Description of problem: The general use case is for administrator that need to go onside to clients to install/setup Fedora/RHEL. The idea in steps 1. Administrators creates an install usb key with persistent storage 2. Administrator creates and copy's the kick start file(s) to the persistent storage space on the usb key. 3. Administrator goes on site and boots into the installer. 4. Anaconda reads the content of the relevant persistent storage space and offers the administrator to choose kickstart file to install from withing the UI. Although not tested I assume this works already with "ks" from the kernel command line with either ks=file:<path> or ks=hd:<dev>:<path> Version-Release number of selected component (if applicable): How reproducible: Steps to Reproduce: 1. 2. 3. Actual results: Expected results: Additional info:
*** Bug 876032 has been marked as a duplicate of this bug. ***
will this work with f18 Anaconda Beta DVD? Has anyone written a wiki page on how to do this?
Any idea when this will happen?

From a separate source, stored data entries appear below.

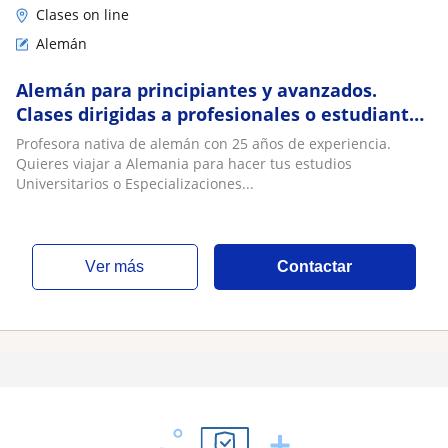
Clases on line
Alemán
Alemán para principiantes y avanzados.
Clases dirigidas a profesionales o estudiantes
universitarios
Profesora nativa de alemán con 25 años de experiencia.
Quieres viajar a Alemania para hacer tus estudios
Universitarios o Especializaciones...
ver más
Contactar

At this point it would make sense to just dump floppy support and substitute usb keys.
ks deployment from arbitrary mountable block devices is already supposed to work: see https://fedoraproject.org/wiki/Anaconda_Boot_Options#ks , "ks=hd:<dev>:<path> (dev = 'hda1', for example)".
(In reply to Adam Williamson from comment #4) > ks deployment from arbitrary mountable block devices is already supposed to > work: see https://fedoraproject.org/wiki/Anaconda_Boot_Options#ks , > "ks=hd:<dev>:<path> (dev = 'hda1', for example)". It seems to work with recent images: I have a thumb drive which is mounted as sdb4 which had a partial kickstart file ks.cfg, so I booted the 19 Final TC2 i386 DVD in a VirtualBox guest, using "inst.ks=hd:sdb4:/ks.cfg". The resulting behavior is exactly the same as that noted in bug 972265 and bug 972266, so it appears to work the same as if the kickstart file was downloaded. (It did NOT work when I booted the F18 DVD, so the support must be more recent.) Note that most thumb drives are mounted as sdb1, mine was sdb4 due to being reformatted for USB-ZIP compatibility.
You should also be able to use the UUID or LABEL so that you don't need to know what device it showed up as.